European stock gains fizzle as growth fears return to the fore

Solid gains for European stock markets faded in early afternoon trade Thursday, as initial optimism over better-than-expected factory data from China was replaced with ongoing worries about slowing growth in the global economy.

The Stoxx Europe 600 index SXXP, +0.60% was up 0.4% at 349.41, after trading as high as 353.07 earlier in the day.

The region’s equity benchmark had opened sharply higher, after China’s official manufacturing purchasing managers’ index ticked up to 49.8 in September, from 49.7 in August, beating analysts’ forecasts.

But around lunchtime, gains across Europe started to fizzle as investors returned their attention to the weakness in commodity markets and the global economy.

“There was some optimism this morning about the starting the fourth quarter, but it wasn’t fundamentally supported,” said Ipek Ozkardeskaya, market analyst at London Capital Group.

“Now investors are focusing more on fundamentals and the broader worries and the fact that the confidence isn’t there — it’s not there for macro-driven events and not there for company-driven factors,” she said.

Data: In the eurozone, PMIs released Thursday showed manufacturing activity slowed in September. The PMI for the currency union as a whole fell to 52 last month, unchanged from the flash estimate, but down from 52.3 in August. A reading above 50 signals expansion.

In Germany, the manufacturing PMI fell to 52.3, from 53.3 in August, while France posted an uptick to 50.6, from 48.3.

“The overall impression is that eurozone GDP growth seemingly remains locked around 0.4% quarter-on-quarter, where it has effectively been since the third quarter of 2014,” said Howard Archer, chief U.K. and European economist at IHS Global Insight, in a note.

“Nevertheless, it is currently hard to see eurozone growth really kicking on, and there is the very real risk that slowing growth in the emerging markets centered on China not only hits eurozone exports, but also has an appreciable negative impact on eurozone business sentiment and leads to a scaling back of investment and employment plans,” he added.

In the U.K., a separate reading on the September manufacturing PMI came in at 51.5, down from a revised reading of 51.6 in August.

Indexes: Germany’s DAX 30 index DAX, -0.42% was down 0.5% to 9,617.18, as the global growth-fears took a toll on investment sentiment for the export-driven economy.

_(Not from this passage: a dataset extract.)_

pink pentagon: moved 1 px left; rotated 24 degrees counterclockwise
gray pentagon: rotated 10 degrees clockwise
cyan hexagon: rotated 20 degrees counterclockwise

France’s CAC 40 index PX1, +0.46% rose 0.4% to 4,473.01, while the U.K.’s FTSE 100 index UKX, +0.95% gained 0.8% to 6,111.88.

Movers: Shares of Tullow Oil PLC TLW, +9.93% surged 8.3%. The U.K. oil and gas explorer said its lending banks have maintained credit lines at $3.7 billion as oil prices have dropped. Tullow also said its project off the coast of Ghana is on schedule and on budget to deliver first oil in the middle of next year.

Shares of Altice NV ATC, -6.81% slid 8.1% after the telecom company said it would raise about 1.8 billion euros ($2.02 billion) in capital to help finance its $10 billion acquisition of Cablevision Systems Corp. CVC, +1.32%

The Chinese manufacturing data helped prop up the mining sector, with shares of Anglo American PLC AAL, +1.27% up 0.8% and Rio Tinto PLC RIO, +1.43% RIO, +1.55% RIO, +2.02% rising 1%.